Sentiment Analysis of Tweets from Weibo Report

Advisors: Giovanni Pau, Rita Tse, Steven Liu

Group Member: Lyle Luo, Lessing Chou, Vivian Zhang

1.1 Overview:

We were joining a summer exchange student program in ubiquitous computing which is held by MPI and UCLA. We evaluated the sentiment of users by analyzing the tweets collected by MPI in two year. Firstly, some of the tweets posted by the Weibo users within two years are filtered out as row dataset, and then three programs written by java are used to check the content of the tweet with the sentimental dictionary and calculate the score which implies the sentiment of users. Then intuitive graphs based on the program result are generated. Secondly, we developed a web application to do the visualization of the result. Finally, when we open the web page, we could see the distribution of positive and negative sentiment on the map of Macau.

1.2. Sentiment Word Dictionary:

One of the elementary parts of this project is to edit a comprehensive and authoritative Sentimental Word Dictionary. We found two pre-existing emotional dictionaries in the internet, one is《台湾大学极性情感词典》,the other one is 《知网情感词典》 both of which are authoritative. We downloaded these two emotional dictionaries and emerged them into one sentiment word dictionary with other popular default icons added. Then we used Ruby language to write a program to divide the whole dictionary into two sub-dictionaries, one is positive dictionary, the other one is negative dictionary.

2.1 Program to calculate user’s sentiment score of each week:

This program generates 131 txt files and each of which includes each user’s sentiment score of each week in the two years. The first column is the first day of the week and the second column is the score of that week. The score of each week is measured by making a difference between the accumulated positive score and the accumulated negative score.

Show the result example:

2.2 Program to evaluate user’s sentiment:

A program provides an auxiliary method for users to test their personalities. It will prompt the user to enter the user id in the dialog box, and then output the personality result in the console by executing the evaluate Personality () method. Show the result example:

2.3. Program to transfer TXT file to JSON file:

This program is to change the txt file into Json file with includes date, text, userid, location and score. The location (latitude, longitude) is used to match the location on the Google map and show the distribution of the sentiment of users.

3.1 Line chart:

We extracted four typical users’ data to generate the line charts which represent most of the user types in our dataset.

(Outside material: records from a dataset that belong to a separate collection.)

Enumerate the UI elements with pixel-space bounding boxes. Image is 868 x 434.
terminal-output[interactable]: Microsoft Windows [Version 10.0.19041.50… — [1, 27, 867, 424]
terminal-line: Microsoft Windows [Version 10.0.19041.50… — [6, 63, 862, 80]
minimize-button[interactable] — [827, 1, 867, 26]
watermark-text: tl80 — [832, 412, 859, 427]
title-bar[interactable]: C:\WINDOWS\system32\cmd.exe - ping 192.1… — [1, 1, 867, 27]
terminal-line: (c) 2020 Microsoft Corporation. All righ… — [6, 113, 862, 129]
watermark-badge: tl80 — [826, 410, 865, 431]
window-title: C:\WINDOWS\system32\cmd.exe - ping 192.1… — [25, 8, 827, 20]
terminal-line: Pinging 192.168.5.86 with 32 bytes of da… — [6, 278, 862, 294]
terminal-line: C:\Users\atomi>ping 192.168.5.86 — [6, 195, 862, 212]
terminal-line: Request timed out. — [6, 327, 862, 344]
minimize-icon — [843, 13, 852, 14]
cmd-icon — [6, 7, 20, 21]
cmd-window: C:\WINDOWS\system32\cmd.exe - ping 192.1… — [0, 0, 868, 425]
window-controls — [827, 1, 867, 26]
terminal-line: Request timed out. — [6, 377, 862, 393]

Type one: Optimistic person who is happy for most of time

Type two: Pessimistic person who is unhappy for most of time

Type three: Normal people whose sentiment changes constantly

Type four: Emotional people whose sentiment changes greatly

3.2. Distributive map:

A web page which embedded a Google map showing the sentiment distribution of Weibo users in Macau was built based on the preceding programs. We created an html page and embed a Google map into the page. By executing some basic functions, users can see the sentiment distribution on the map in different ways. (You can specify one day, and see the happiness or sadness in different locations.)

Here is our web address:

3.3. Function keys:

Start: If this button is pressed, the sentiment distribution of users in one day will be displayed at a rate of one second;
Stop: If this button is pressed, the sentiment distribution in the web page will be stopped immediately;
ClearUp: If this button is pressed, the sentiment distribution on the page will be gone entirely;
Heat Map: If this button is pressed, it will redirect you to a heat map which shows another presentation of the sentiment distribution;
User Details: Before this button is pressed, you should enter a day in the box under the “specify day” .Then the detail information about the user will be displayed over the spot you selected.
In this week, we have already completed our project in ubiquitous computing. During that period of time, we have learnt how a project was conducted and each member of our group gave full play to our strengths and mitigated our weaknesses. Though encountering some problems in the process of implementation, we optimized our project progressively and overcame the difficulties successfully in the end. Apart from working, we also had a taste of the local culture of LA. In conclusion, it is really a precious experience for us to participate in such a meaningful exchange program.